BEGIN

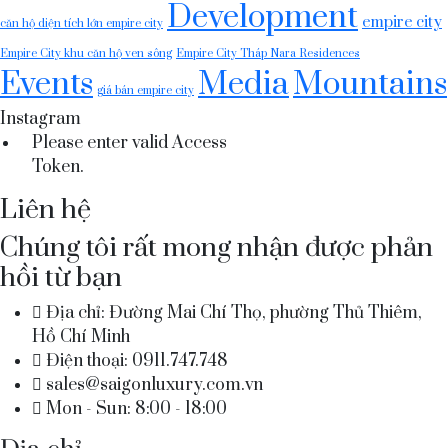
Development
empire city
căn hộ diện tích lớn empire city
Empire City khu căn hộ ven sông
Empire City Tháp Nara Residences
Events
Media
Mountains
giá bán empire city
Instagram
Please enter valid Access
Token.
Liên hệ
Chúng tôi rất mong nhận được phản
hồi từ bạn
Địa chỉ: Đường Mai Chí Thọ, phường Thủ Thiêm,
Hồ Chí Minh
Điện thoại: 0911.747.748
sales@saigonluxury.com.vn
Mon - Sun: 8:00 - 18:00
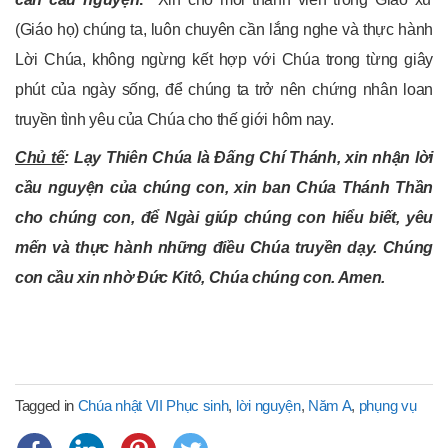
(Giáo họ) chúng ta, luôn chuyên cần lắng nghe và thực hành
Lời Chúa, không ngừng kết hợp với Chúa trong từng giây
phút của ngày sống, để chúng ta trở nên chứng nhân loan
truyền tình yêu của Chúa cho thế giới hôm nay.
Chủ tế
:
Lạy
Thiên Chúa là Đấng Chí Thánh
, xin nhận lời
cầu nguyện của chúng con, xin ban Chúa Thánh Thần
cho chúng con, để Ngài giúp chúng con hiểu biết, yêu
mến và thực hành những
điều Chúa truyền dạy
. Chúng
con cầu xin nhờ Đức Kitô, Chúa chúng con. Amen.
Tagged in
Chúa nhật VII Phục sinh
,
lời nguyện
,
Năm A
,
phụng vụ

END

### THE TASK
Restate each line of the material word for word, skipping any picture.

### ANSWER FOR THIS EXERCISE
Development
empire city
căn hộ diện tích lớn empire city
Empire City khu căn hộ ven sông
Empire City Tháp Nara Residences
Events
Media
Mountains
giá bán empire city
Instagram
Please enter valid Access
Token.
Liên hệ
Chúng tôi rất mong nhận được phản
hồi từ bạn
Địa chỉ: Đường Mai Chí Thọ, phường Thủ Thiêm,
Hồ Chí Minh
Điện thoại: 0911.747.748
sales@saigonluxury.com.vn
Mon - Sun: 8:00 - 18:00
(Giáo họ) chúng ta, luôn chuyên cần lắng nghe và thực hành
Lời Chúa, không ngừng kết hợp với Chúa trong từng giây
phút của ngày sống, để chúng ta trở nên chứng nhân loan
truyền tình yêu của Chúa cho thế giới hôm nay.
Chủ tế
:
Lạy
Thiên Chúa là Đấng Chí Thánh
, xin nhận lời
cầu nguyện của chúng con, xin ban Chúa Thánh Thần
cho chúng con, để Ngài giúp chúng con hiểu biết, yêu
mến và thực hành những
điều Chúa truyền dạy
. Chúng
con cầu xin nhờ Đức Kitô, Chúa chúng con. Amen.
Tagged in
Chúa nhật VII Phục sinh
,
lời nguyện
,
Năm A
,
phụng vụ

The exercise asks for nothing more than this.